Today is my last day of employment at Sun (well, it became Oracle on March 1st in the UK but you know what I mean). I am a few months short of my 10th anniversary there (I joined at JavaOne in 2000) and my 5th anniversary as Chief Open Source Officer. I hope you’ll forgive a little reminiscence.
Looking back, we’ve achieved some amazing things. We’ve:
- Got some of the most important software in the computer industry released under Free licenses that guarantee software freedom for people who rely on them, regardless of who owns the copyrights. Unix, Java, key elements of Linux, the SPARC chip and much more have been liberated.
- Guided and fed the quiet revolution that has restored competition to the productivity software market through Open Document Format.
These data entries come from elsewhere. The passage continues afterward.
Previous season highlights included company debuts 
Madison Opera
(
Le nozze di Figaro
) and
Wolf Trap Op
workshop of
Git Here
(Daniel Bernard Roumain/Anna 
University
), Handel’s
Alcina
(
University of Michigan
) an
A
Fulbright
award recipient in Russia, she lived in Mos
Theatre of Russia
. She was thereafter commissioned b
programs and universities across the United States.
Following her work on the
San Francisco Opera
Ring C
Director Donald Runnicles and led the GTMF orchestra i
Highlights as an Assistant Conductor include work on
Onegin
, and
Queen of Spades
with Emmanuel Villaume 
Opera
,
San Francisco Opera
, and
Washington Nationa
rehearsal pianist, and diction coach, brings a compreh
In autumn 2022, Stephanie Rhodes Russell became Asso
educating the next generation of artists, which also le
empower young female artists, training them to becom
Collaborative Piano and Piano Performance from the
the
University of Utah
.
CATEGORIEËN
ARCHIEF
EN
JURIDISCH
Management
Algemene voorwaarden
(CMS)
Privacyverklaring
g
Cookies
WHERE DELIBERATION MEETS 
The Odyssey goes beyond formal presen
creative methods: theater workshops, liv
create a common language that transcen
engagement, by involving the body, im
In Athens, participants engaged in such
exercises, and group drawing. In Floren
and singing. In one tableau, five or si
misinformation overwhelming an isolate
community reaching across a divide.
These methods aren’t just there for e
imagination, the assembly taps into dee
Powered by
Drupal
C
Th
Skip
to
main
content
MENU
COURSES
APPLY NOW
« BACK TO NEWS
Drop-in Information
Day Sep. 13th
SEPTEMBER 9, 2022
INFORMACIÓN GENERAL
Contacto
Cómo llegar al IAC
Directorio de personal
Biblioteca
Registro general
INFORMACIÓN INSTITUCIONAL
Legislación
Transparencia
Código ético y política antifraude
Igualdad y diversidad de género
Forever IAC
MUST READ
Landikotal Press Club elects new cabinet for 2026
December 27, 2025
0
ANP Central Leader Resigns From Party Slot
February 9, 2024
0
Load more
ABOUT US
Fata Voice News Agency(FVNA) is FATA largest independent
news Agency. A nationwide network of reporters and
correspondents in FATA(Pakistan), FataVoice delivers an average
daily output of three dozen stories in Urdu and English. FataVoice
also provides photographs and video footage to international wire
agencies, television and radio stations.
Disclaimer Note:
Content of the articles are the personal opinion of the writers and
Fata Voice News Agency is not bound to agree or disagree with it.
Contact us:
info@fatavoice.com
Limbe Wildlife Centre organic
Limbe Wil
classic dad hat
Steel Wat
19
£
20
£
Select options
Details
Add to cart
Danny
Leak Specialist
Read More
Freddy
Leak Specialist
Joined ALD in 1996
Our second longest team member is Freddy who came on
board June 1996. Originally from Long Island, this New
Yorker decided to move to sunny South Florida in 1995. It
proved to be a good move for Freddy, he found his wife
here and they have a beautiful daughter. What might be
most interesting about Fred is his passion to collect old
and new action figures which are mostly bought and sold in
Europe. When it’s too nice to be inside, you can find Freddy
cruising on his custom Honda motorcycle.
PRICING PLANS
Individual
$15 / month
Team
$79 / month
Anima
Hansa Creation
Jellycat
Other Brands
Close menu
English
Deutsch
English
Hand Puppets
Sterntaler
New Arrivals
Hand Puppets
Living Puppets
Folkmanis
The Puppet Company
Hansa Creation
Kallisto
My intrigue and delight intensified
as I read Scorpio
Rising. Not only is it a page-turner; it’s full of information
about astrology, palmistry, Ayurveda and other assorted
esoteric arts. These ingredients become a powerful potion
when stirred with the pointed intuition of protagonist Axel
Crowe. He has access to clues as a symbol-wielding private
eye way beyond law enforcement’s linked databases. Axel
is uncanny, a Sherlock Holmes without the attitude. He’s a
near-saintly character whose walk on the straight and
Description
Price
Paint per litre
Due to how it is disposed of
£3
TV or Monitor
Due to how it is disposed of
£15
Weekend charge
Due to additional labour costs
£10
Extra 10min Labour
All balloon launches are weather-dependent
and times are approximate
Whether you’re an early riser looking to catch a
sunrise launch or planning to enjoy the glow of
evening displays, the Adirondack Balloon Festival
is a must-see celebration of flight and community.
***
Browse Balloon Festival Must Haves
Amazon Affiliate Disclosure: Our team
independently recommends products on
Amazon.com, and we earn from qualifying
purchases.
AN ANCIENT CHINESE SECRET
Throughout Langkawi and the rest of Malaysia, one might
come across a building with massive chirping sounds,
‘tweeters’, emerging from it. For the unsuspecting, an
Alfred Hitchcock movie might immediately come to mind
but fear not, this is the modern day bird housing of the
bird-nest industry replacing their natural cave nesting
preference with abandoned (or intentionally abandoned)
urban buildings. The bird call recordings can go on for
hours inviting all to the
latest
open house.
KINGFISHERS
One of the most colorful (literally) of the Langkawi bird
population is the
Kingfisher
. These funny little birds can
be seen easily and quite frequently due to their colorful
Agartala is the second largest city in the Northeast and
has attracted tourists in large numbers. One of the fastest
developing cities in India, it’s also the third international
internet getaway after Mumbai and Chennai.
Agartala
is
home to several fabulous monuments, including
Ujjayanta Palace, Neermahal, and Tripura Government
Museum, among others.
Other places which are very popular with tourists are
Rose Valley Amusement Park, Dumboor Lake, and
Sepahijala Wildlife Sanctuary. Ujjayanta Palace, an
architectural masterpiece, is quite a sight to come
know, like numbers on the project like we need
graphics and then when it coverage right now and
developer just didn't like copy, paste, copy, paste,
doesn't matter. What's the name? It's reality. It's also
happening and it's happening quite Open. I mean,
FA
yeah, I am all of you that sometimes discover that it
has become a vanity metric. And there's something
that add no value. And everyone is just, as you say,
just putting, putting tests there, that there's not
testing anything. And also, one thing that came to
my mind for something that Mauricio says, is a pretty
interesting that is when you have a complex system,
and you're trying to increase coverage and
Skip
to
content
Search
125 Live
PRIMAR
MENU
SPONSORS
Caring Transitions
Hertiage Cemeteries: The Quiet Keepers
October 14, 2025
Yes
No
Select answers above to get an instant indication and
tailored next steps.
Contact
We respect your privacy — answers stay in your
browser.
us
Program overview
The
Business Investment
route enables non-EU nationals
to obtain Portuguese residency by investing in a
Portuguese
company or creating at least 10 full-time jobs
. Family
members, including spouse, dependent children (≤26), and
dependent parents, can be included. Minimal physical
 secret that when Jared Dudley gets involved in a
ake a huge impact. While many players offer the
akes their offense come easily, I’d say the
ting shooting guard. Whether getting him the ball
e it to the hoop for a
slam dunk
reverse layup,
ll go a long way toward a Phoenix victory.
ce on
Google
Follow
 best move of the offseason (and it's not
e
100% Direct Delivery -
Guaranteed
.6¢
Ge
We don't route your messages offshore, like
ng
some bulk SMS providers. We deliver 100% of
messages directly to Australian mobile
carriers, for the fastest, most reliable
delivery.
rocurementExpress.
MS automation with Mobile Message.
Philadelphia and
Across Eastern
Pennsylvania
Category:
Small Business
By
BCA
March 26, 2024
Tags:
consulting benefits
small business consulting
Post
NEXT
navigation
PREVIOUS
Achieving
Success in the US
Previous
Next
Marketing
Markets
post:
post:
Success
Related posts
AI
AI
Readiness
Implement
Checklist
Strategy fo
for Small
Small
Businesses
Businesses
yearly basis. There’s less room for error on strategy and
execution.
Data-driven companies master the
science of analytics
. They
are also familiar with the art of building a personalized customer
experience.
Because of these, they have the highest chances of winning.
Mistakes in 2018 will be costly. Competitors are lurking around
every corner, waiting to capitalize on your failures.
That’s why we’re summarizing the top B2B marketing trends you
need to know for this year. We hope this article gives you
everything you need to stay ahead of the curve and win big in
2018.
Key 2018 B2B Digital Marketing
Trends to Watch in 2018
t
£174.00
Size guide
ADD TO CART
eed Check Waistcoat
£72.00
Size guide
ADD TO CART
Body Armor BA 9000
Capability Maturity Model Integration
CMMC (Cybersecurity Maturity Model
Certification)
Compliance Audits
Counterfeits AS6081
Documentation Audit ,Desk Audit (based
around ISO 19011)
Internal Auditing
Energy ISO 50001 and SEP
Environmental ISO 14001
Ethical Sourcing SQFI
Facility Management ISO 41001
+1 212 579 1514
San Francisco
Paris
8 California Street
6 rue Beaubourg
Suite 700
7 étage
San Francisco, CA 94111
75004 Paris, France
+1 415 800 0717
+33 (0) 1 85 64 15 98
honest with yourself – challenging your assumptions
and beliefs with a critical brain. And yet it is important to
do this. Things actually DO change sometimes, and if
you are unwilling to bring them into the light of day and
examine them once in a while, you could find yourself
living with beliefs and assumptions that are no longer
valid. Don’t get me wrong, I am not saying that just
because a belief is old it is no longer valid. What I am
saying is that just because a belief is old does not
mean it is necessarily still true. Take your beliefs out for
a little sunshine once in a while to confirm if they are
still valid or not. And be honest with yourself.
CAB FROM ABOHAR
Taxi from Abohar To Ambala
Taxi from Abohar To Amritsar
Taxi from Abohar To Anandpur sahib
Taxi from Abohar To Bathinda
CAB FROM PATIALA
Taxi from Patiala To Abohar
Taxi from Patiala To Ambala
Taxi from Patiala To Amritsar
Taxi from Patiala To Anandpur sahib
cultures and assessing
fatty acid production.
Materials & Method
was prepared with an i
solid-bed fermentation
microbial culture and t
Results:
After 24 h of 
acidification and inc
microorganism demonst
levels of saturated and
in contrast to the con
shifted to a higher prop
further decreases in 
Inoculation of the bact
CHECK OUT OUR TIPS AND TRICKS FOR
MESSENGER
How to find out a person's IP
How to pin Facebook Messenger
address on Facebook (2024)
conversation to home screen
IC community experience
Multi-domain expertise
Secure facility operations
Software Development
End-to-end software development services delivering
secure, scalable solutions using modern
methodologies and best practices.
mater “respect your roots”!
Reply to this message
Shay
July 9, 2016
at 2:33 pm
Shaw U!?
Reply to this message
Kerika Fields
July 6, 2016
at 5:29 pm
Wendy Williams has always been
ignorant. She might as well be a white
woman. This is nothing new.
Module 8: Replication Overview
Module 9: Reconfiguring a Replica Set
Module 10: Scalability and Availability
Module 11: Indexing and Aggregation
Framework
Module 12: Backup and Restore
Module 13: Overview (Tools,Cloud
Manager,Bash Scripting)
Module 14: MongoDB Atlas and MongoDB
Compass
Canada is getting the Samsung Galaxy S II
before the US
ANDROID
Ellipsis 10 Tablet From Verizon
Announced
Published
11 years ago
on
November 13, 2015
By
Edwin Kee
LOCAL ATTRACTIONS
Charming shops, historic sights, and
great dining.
- Kick-started the corporate blogging revolution at Blogs.Sun.Com, so that at any time you could have checked there have been around 1200 Sun employees sharing their enthusiasms with maximum trust and minimum oversight. In the process we created policies that have enabled many other companies to start the same journey and gave employees ownership of their work.
- Changed Sun’s attitude towards open source so that early, bitter critics have become people willing to defend – or even join – the company.
- Participated in the wider community in useful ways, such as retiring old licensing, sponsoring the FSF and helping the GPL v3 come in to existence.
- Worked with an amazing, once-in-a-career team that has gone on to play key roles elsewhere in the industry.
I didn’t do any of that alone, plenty of it wasn’t my idea, and without the groundwork of others before me it would have been impossible. There are far too many people to attempt to thank here – each “we” above represents a bunch of smart people of whom I was the least. You all know who you are, thank-you so much for the privilege of working with you.
Of course, no story with highlights like that can be without disappointments too. I’m sad that Apache did not get the TCK license they requested. I’m sad that we didn’t get the code for some of those projects permanently outside the sun firewall. I’m sad we never got to a place where co-developers become a priority for various product teams. And I’m sad that, despite the success of the open source software businesses, it still wasn’t enough to rescue Sun in the end. But overall, I am amazed and humbled to see what the open source team at Sun has achieved.
I’ve not decided what to do next (well, apart from sell photos and other shameless commercialism!), but I see so many friends finding exciting opportunities that I’m not especially concerned for now. I intend to keep blogging, so I doubt anything I do will be much of a secret.